Thursday, September 13, 2018

Sit down for The Turn of the Screw—if you dare!

Seattle Opera marketing image for The Turn of the Screw. Photo by Philip Newton

By Gabrielle Kazuko Nomura Gainor

As Halloween approaches, the movies aren’t the only place for a thrill in a darkened theater. This October, a ghost story will come alive through live music at Seattle Opera’s The Turn of the Screw directed by Peter Kazaras and conducted by Maestro Constatin Trinks. Set in an old mansion in the countryside, Benjamin Britten’s opera depicts a tale of haunted children that fans of Stranger Things, The Shining, and The Sixth Sense would love.

An unnamed Governess moves to an English country house to take care of two siblings, Miles and Flora, only to experience supernatural goings-on, and ominous whispers about the past. As she gets to know her young charges the Governess becomes increasingly convinced they are suffering some form of demonic possession. Britten dials up audiences’ adrenaline by leaving no easy answers: Are Peter Quint and Miss Jessel actual ghosts, returned from the dead, or are they products of the Governess's hysteria? Are the children demonically possessed, neglected victims of abuse, or just normal mischievous kids? Britten was fascinated by the mysteries of human behavior. What makes people act as they do? What hidden forces compel their choices? His operas (The Rape of Lucretia, Billy Budd, and Peter Grimes to name a few) were filled with moral ambiguities and loss of innocence, and The Turn of the Screw is a perfect example.

Britten's operas are haunted by moral ambiguities and loss of innocence, not unlike classic movies such as The Shining and other eerie horror films and TV shows that place children at the center of a dark, supernatural plot. 
Alternating in the role of Miles are two 13-year-old boy-sopranos making Seattle Opera debuts: Rafi Bellamy Plaice of England, who was named the BBC Radio 2 Chorister of 2017, and Forrest Wu of Seattle who sings with the Northwest Boychoir. Inspired by the ethereal qualities of the adolescent voice, Britten’s operas often gave children opportunities to sing just as much as their adult co-stars.

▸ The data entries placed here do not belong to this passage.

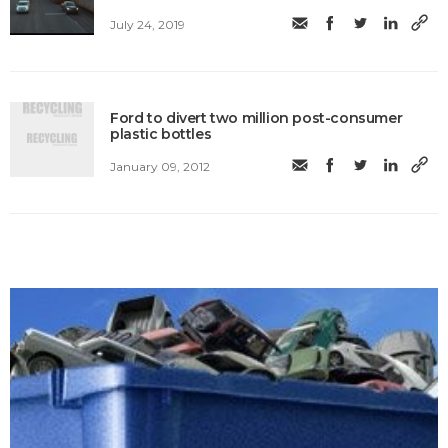
July 24, 2019
Ford to divert two million post-consumer
plastic bottles
January 09, 2012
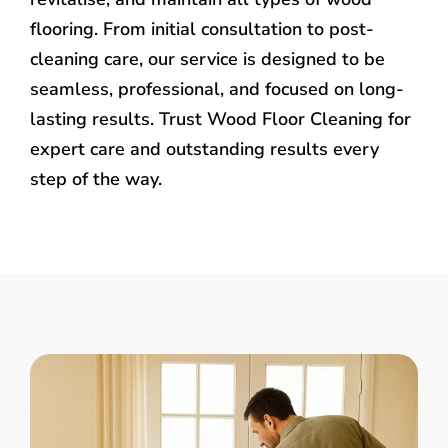
flooring. From initial consultation to post-
cleaning care, our service is designed to be
seamless, professional, and focused on long-
lasting results. Trust Wood Floor Cleaning for
expert care and outstanding results every
step of the way.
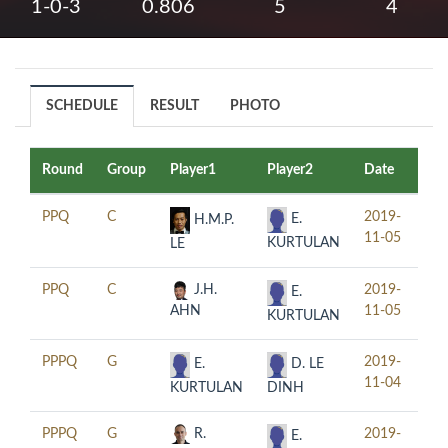
1-0-3
0.806
5
4
SCHEDULE
RESULT
PHOTO
Round
Group
Player1
Player2
Date
Ti
PPQ
C
2019-
11:
E.
H.M.P.
11-05
KURTULAN
LE
PPQ
C
J.H.
2019-
14:
E.
AHN
11-05
KURTULAN
PPPQ
G
2019-
11:
E.
D. LE
11-04
KURTULAN
DINH
PPPQ
G
R.
2019-
14:
E.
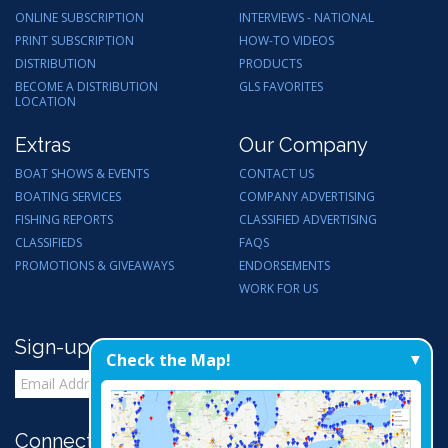
ONLINE SUBSCRIPTION
INTERVIEWS - NATIONAL
PRINT SUBSCRIPTION
HOW-TO VIDEOS
DISTRIBUTION
PRODUCTS
BECOME A DISTRIBUTION
GLS FAVORITES
LOCATION
Extras
Our Company
BOAT SHOWS & EVENTS
CONTACT US
BOATING SERVICES
COMPANY ADVERTISING
FISHING REPORTS
CLASSIFIED ADVERTISING
CLASSIFIEDS
FAQS
PROMOTIONS & GIVEAWAYS
ENDORSEMENTS
WORK FOR US
Sign-up for Email Updates
Check the Map!
Connect with Us:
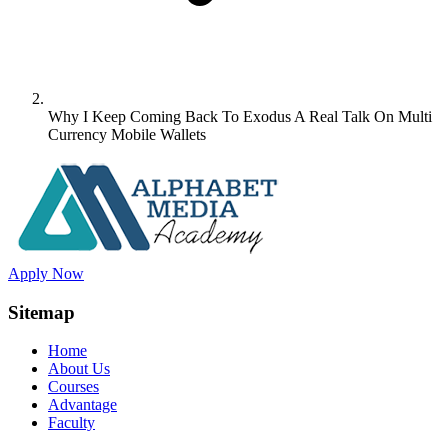
Why I Keep Coming Back To Exodus A Real Talk On Multi
Currency Mobile Wallets
Apply Now
Sitemap
Home
About Us
Courses
Advantage
Faculty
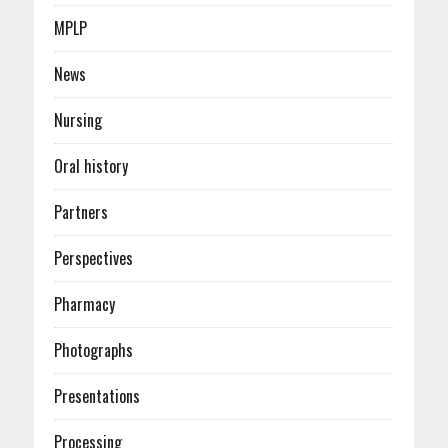
MPLP
News
Nursing
Oral history
Partners
Perspectives
Pharmacy
Photographs
Presentations
Processing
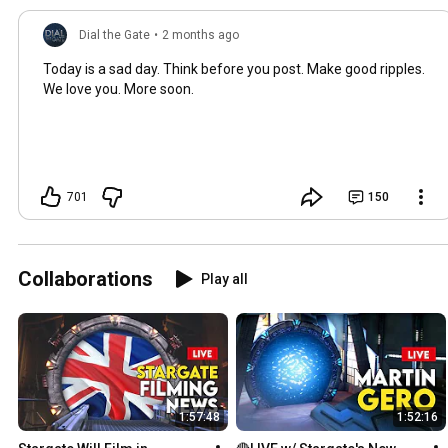
Dial the Gate
•
2 months ago
Today is a sad day. Think before you post. Make good ripples.
We love you. More soon.
701
150
Collaborations
Play all
1:57:48
1:52:16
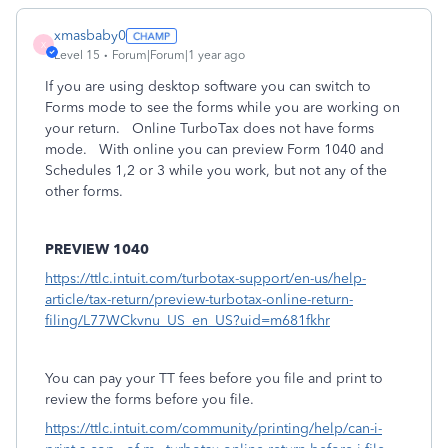
xmasbaby0
X
Level 15
Forum|Forum|1 year ago
If you are using desktop software you can switch to
Forms mode to see the forms while you are working on
your return. Online TurboTax does not have forms
mode. With online you can preview Form 1040 and
Schedules 1,2 or 3 while you work, but not any of the
other forms.
PREVIEW 1040
https://ttlc.intuit.com/turbotax-support/en-us/help-
article/tax-return/preview-turbotax-online-return-
filing/L77WCkvnu_US_en_US?uid=m681fkhr
You can pay your TT fees before you file and print to
review the forms before you file.
https://ttlc.intuit.com/community/printing/help/can-i-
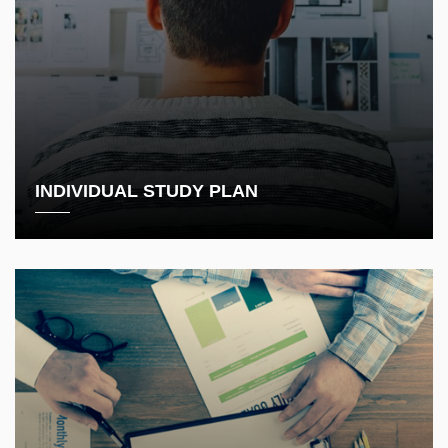
INDIVIDUAL STUDY PLAN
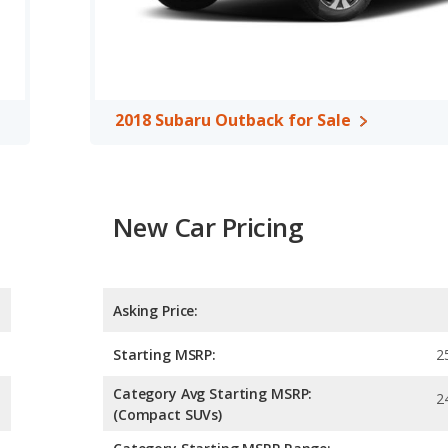
 efficiency and maximum range advantage over the 2018 Audi Q5.
leaded.
, both the 2018 Audi Q5 and the 2018 Subaru Outback have the
2018 Subaru Outback for Sale
New Car Pricing
Asking Price:
Starting MSRP:
2
Category Avg Starting MSRP:
2
(Compact SUVs)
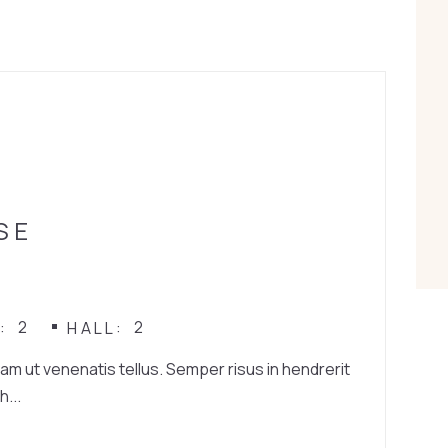
SE
2
2
N
HALL
iam ut venenatis tellus. Semper risus in hendrerit
h...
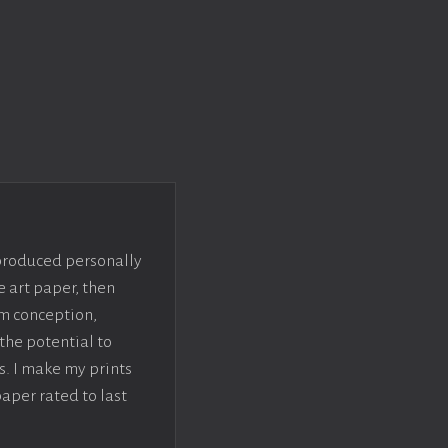
 produced personally
e art paper, then
om conception,
the potential to
s. I make my prints
paper rated to last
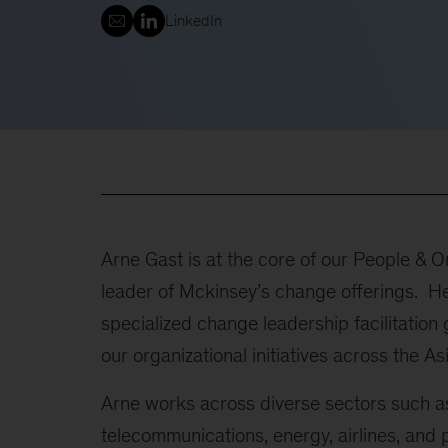
LinkedIn
Arne Gast is at the core of our People & O
leader of Mckinsey’s change offerings. He
specialized change leadership facilitatio
our organizational initiatives across the As
Arne works across diverse sectors such as r
telecommunications, energy, airlines, and 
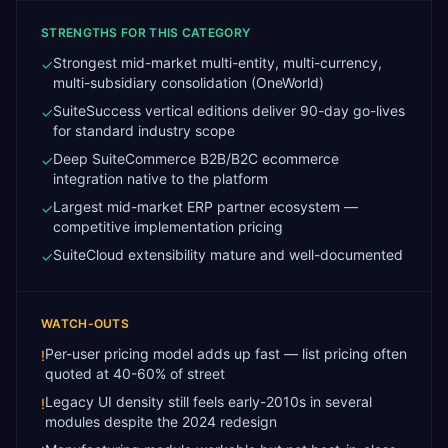
STRENGTHS FOR THIS CATEGORY
Strongest mid-market multi-entity, multi-currency,
✓
multi-subsidiary consolidation (OneWorld)
SuiteSuccess vertical editions deliver 90-day go-lives
✓
for standard industry scope
Deep SuiteCommerce B2B/B2C ecommerce
✓
integration native to the platform
Largest mid-market ERP partner ecosystem —
✓
competitive implementation pricing
SuiteCloud extensibility mature and well-documented
✓
WATCH-OUTS
Per-user pricing model adds up fast — list pricing often
!
quoted at 40-60% of street
Legacy UI density still feels early-2010s in several
!
modules despite the 2024 redesign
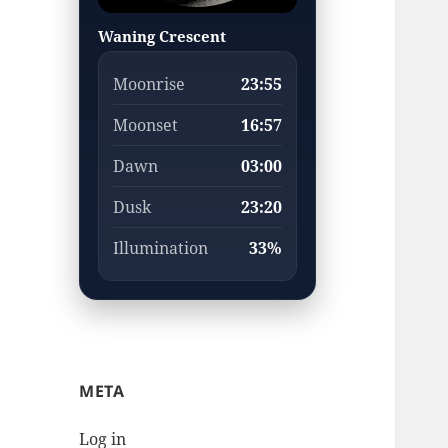
Waning Crescent
Moonrise
23:55
Moonset
16:57
Dawn
03:00
Dusk
23:20
Illumination
33%
META
Log in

“This piece offers a chance to see incredible young singers holding their own with adult professionals—not something you see every day in opera,” said Aren Der Hacopian, Seattle Opera’s Director of Artistic Administration and Planning, who helped cast the show. “When a storyteller adds a plot twist to create tension, this can be referred to as a ‘turn of the screw.’ These accomplished young artists play a big role in creating that scary and suspenseful experience.”

The cast also includes four singers returning to McCaw Hall. Cuban American soprano Elizabeth Caballero, who most recently sang here as Donna Elvira in Don Giovanni (2014), returns as the Governess. Frequent performer on The Metropolitan Opera stage Maria Zifchak, Ragonde in Seattle Opera’s Count Ory (2015), returns as the housekeeper Mrs. Grose. Starring as the two ghosts-in-residence, Peter Quint and Miss Jessel are Ben Bliss and Marcy Stonikas respectively. British/Iranian soprano Soraya Mafi makes her Seattle Opera debut as Miles’ sister, Flora.

Rafi Bellamy Plaice (left) and Forrest Wu (right) make Seattle Opera mainstage singing debuts as Miles in The Turn of the Screw. 
The Turn of the Screw opens Saturday, Oct. 13 and runs through Saturday, Oct. 27.